Tributaristas temem que decisão do STJ banalize falência em estados e municípios
Proferida em fevereiro, no âmbito do REsp 2.196.073/SE , a decisão da 3ª Turma do Superior Tribunal de Justiça que legitimou a Fazenda Pública a requerer falências quando a execução fiscal se mostrar ineficaz é avaliada por especialistas como um ponto de virada para a União, mas ainda é vista com cautela por carecer de regulação na maioria dos estados e municípios.
Magnific Especialistas manifestam preocupação com regulação de entes locais O cenário no âmbito federal é avaliado como o mais seguro juridicamente, porque em março deste ano a Procuradoria-Geral da Fazenda Nacional (PGFN) publicou a Portaria 903/2026 .
Na prática, o normativo disciplinou a formulação da falência pelo órgão e atualizou o regramento da averbação pré-executória, ato administrativo no qual a Fazenda Pública anota a existência do débito fiscal em órgãos de registro de bens e direitos do devedor, como cartórios e Detrans, antes de ajuizar a execução fiscal.

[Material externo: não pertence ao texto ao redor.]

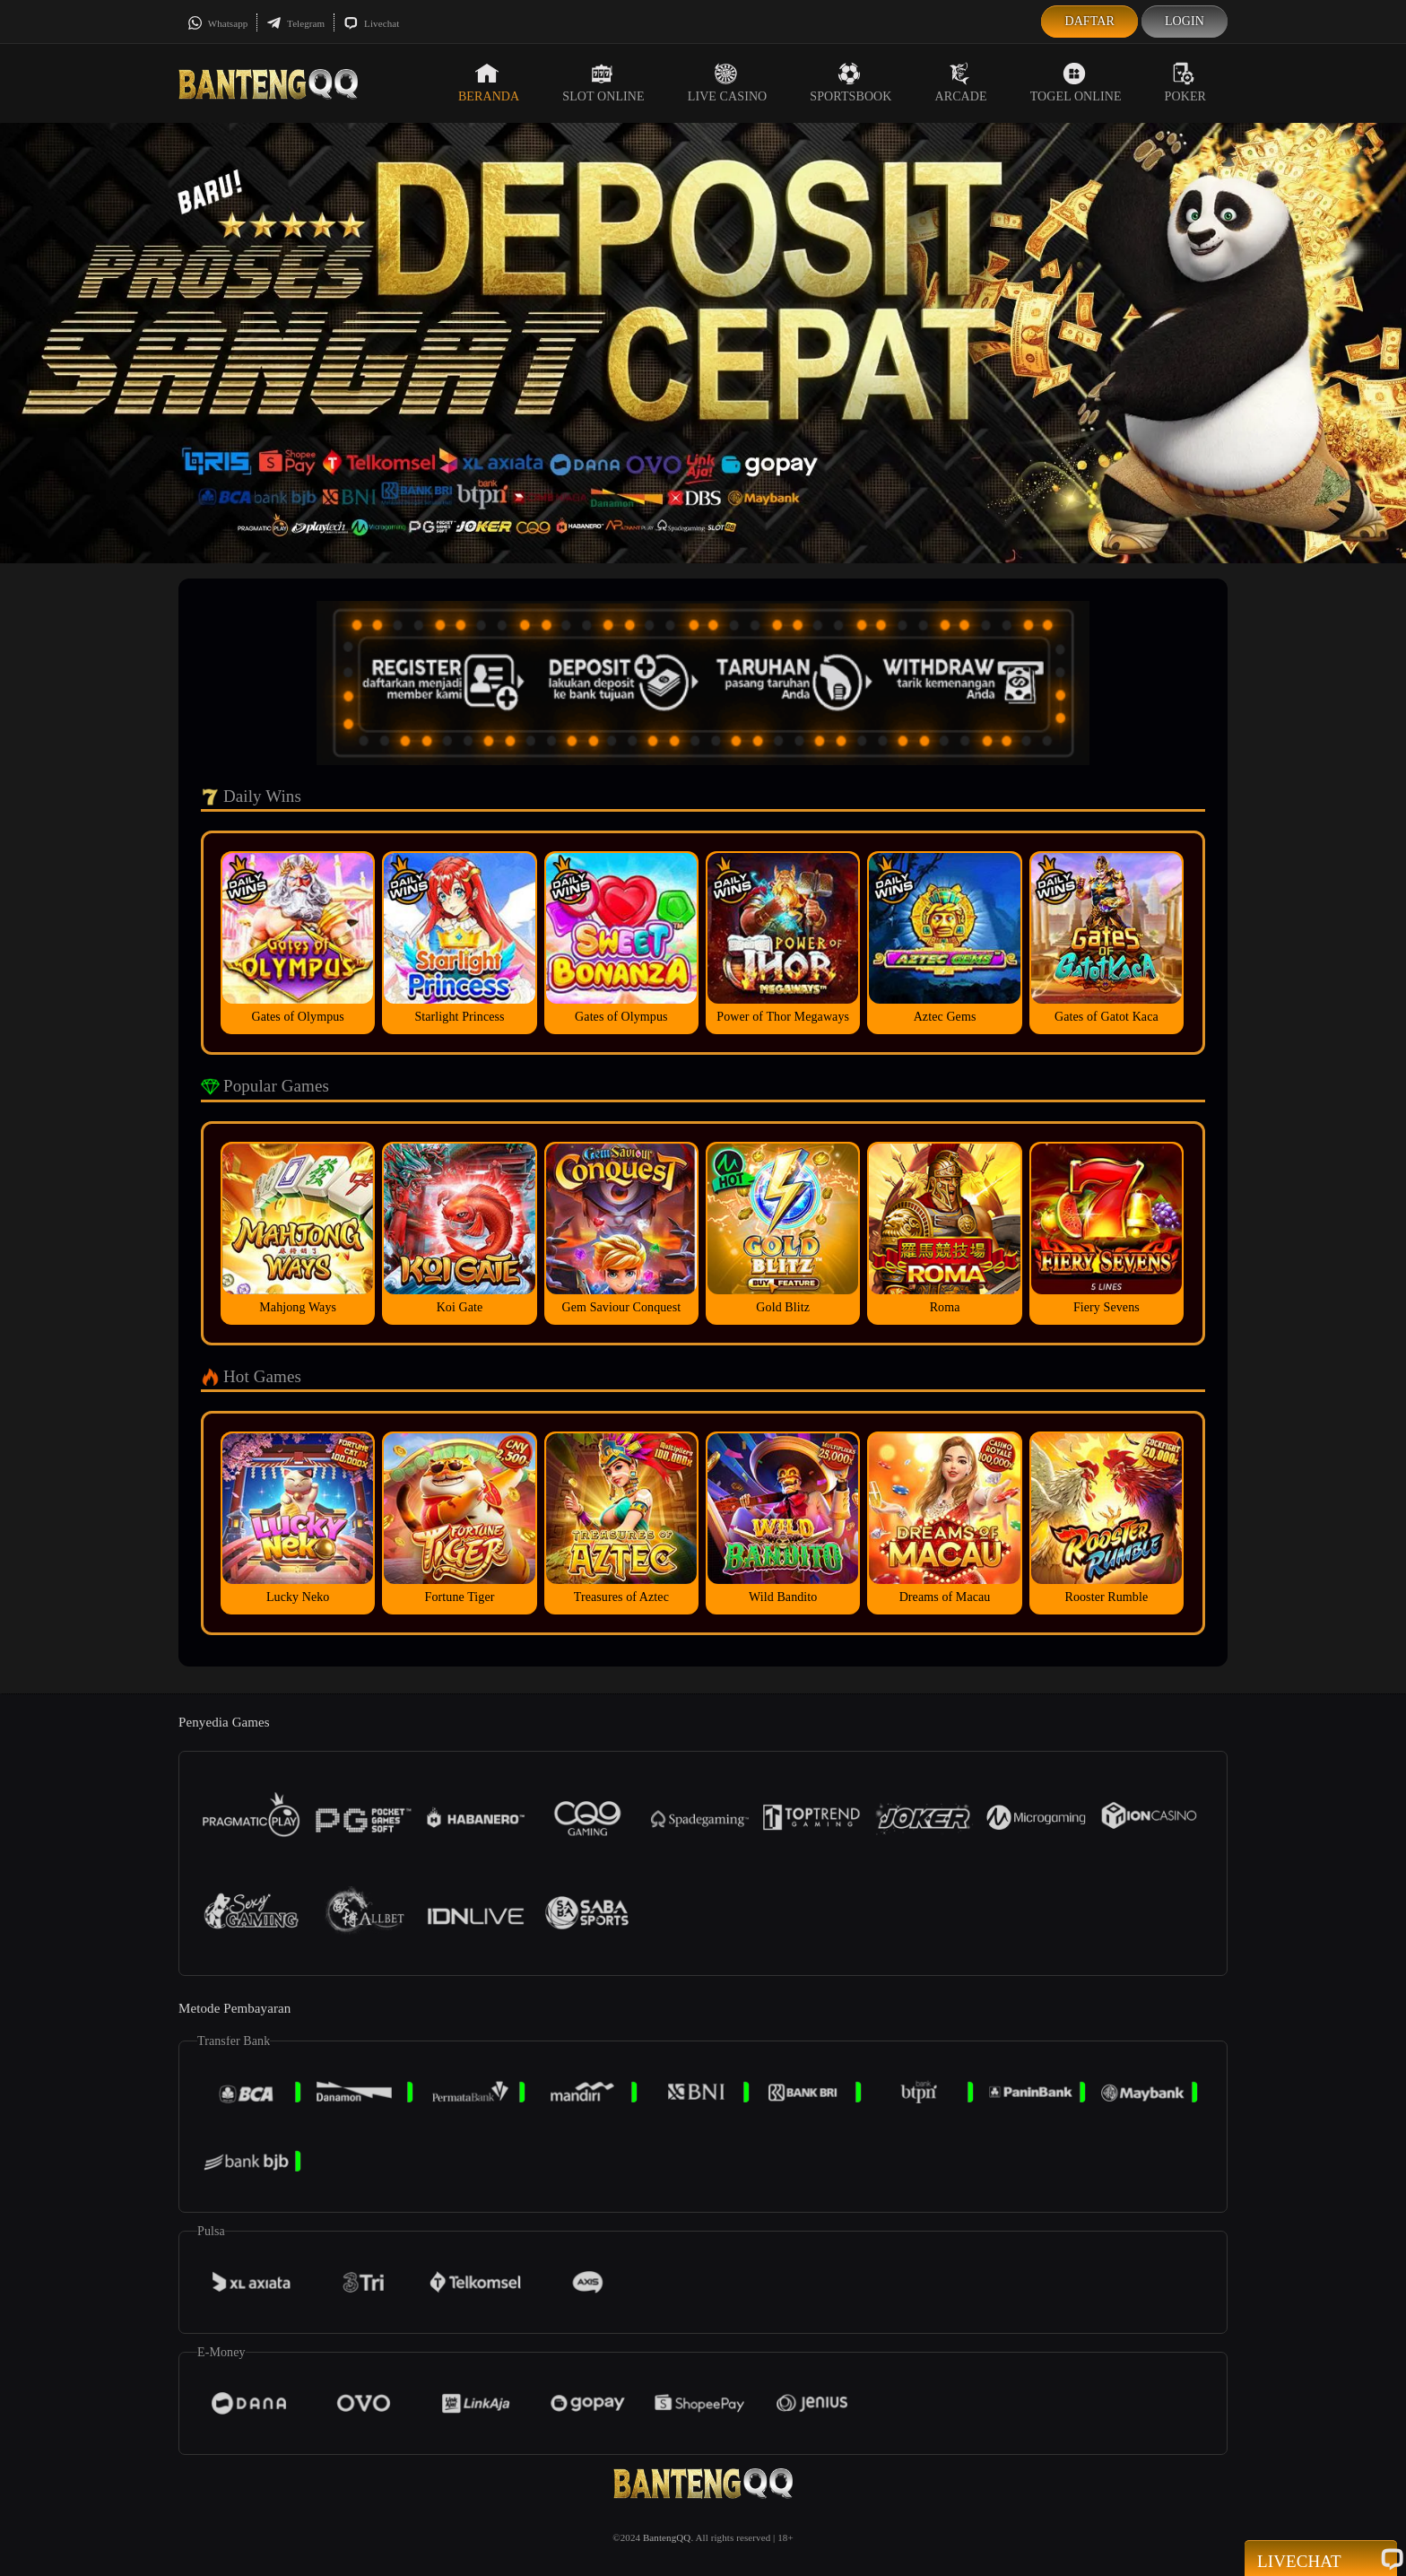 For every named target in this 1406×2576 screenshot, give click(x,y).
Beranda (488, 82)
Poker (1185, 82)
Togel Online (1076, 82)
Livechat (371, 23)
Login (1184, 21)
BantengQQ (666, 2537)
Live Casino (728, 82)
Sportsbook (850, 82)
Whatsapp (217, 23)
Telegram (295, 23)
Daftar (1089, 21)
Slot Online (603, 82)
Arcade (961, 82)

Caio César Morato , sócio da área tributária do escritório Rayes e Fagundes Advogados, ressalta que o normativo da PGFN cria balizas, condicionando o pedido de falência pelo Fisco à autorização de uma coordenação específica e a valores relevantes da dívida.

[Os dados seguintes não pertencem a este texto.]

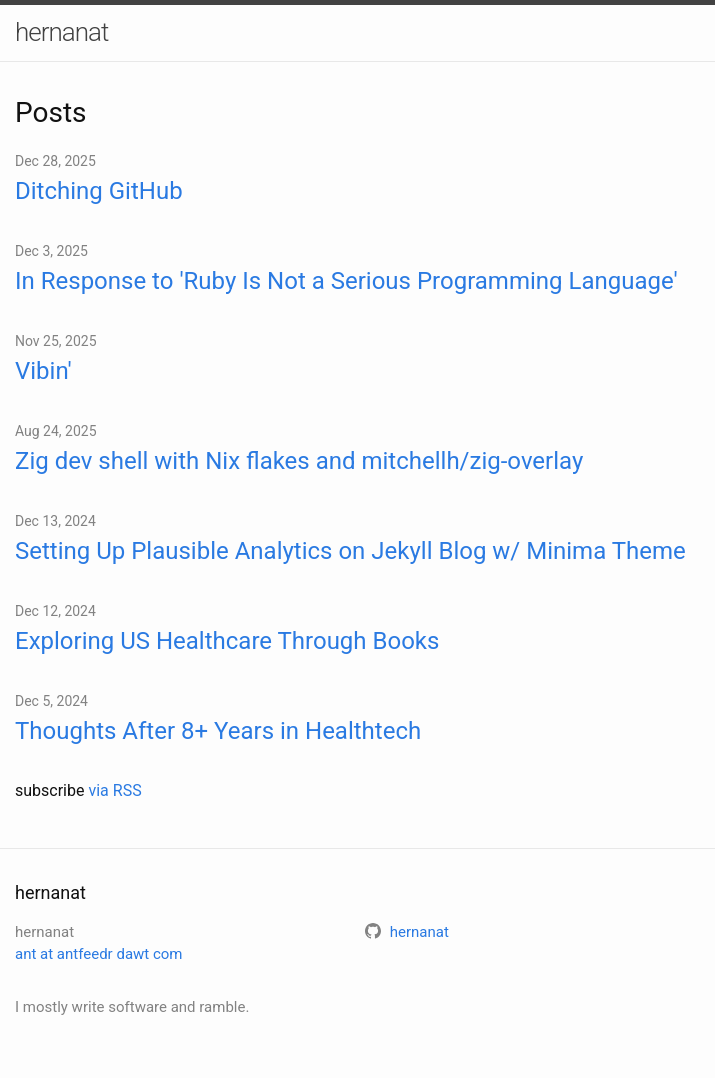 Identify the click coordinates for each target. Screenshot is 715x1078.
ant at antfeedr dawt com (99, 954)
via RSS (114, 790)
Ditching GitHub (99, 191)
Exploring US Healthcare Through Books (227, 641)
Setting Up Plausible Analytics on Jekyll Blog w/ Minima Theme (350, 551)
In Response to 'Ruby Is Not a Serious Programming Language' (346, 281)
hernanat (61, 32)
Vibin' (43, 371)
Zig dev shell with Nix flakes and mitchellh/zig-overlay (299, 461)
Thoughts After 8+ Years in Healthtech (218, 731)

O artigo 49-A, inciso I, da portaria determina que para requerer a falência os créditos devem estar inscritos em dívida ativa da União e do FGTS em situação irregular e em montante igual ou superior a R$ 15 milhões.
Para Morato, o entendimento federal poderá ser adotado pelos estados e municípios, cuja maioria, conforme ressalta, ainda não criou uma norma administrativa para orientar os procuradores a pedirem a falência das empresas devedoras.
A falta de regulação pelas unidades da federação também é objeto de atenção do tributarista Aurélio Guerzoni , sócio do Guerzoni Advogados.
“Como parte desses entes não dispõe da mesma estrutura institucional e do grau de regulamentação da PGFN, existe o risco de que o precedente do STJ estimule a utilização do pedido de falência como instrumento substitutivo da cobrança fiscal, inclusive para passivos inferiores a R$ 15 milhões”, afirma.
Ele avalia que o patamar de R$ 15 milhões fixado pela PGFN demonstra alinhamento às diretrizes da Lei Complementar 225/2026 (Código de Defesa do Contribuinte), que estabeleceu a figura do devedor contumaz.
“Até o momento, a União reconheceu como contumazes apenas 23 empresas.